◆ Information provided ◆
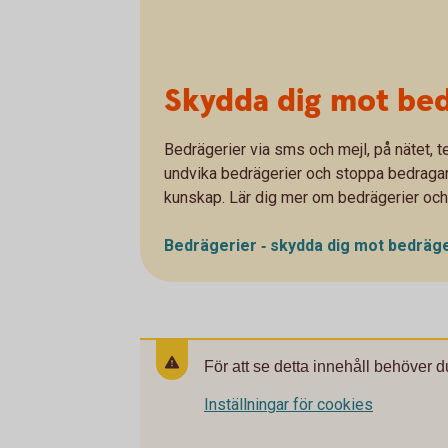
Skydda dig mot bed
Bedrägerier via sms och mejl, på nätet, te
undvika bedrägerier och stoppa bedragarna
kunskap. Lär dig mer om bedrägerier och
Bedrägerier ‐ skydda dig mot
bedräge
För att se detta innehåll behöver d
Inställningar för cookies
--
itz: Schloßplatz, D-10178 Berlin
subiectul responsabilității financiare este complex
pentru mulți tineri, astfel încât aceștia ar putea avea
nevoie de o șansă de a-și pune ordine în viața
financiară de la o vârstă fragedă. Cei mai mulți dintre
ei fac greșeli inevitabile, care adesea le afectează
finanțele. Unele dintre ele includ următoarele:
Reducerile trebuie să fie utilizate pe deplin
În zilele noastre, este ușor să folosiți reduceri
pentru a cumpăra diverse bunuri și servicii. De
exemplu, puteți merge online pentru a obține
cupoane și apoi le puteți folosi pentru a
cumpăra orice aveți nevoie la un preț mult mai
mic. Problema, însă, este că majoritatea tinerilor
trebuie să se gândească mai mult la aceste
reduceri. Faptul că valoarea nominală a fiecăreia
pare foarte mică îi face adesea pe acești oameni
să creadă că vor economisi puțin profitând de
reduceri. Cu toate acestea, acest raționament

◆ How to complete this task ◆
Using the entries above, output exactly the lines between the line holding "financiară de la" and the line holding "exemplu, puteți merge online pentru a obține", end lines included, and nothing more.

◆ Exercise response ◆
financiară de la o vârstă fragedă. Cei mai mulți dintre
ei fac greșeli inevitabile, care adesea le afectează
finanțele. Unele dintre ele includ următoarele:
Reducerile trebuie să fie utilizate pe deplin
În zilele noastre, este ușor să folosiți reduceri
pentru a cumpăra diverse bunuri și servicii. De
exemplu, puteți merge online pentru a obține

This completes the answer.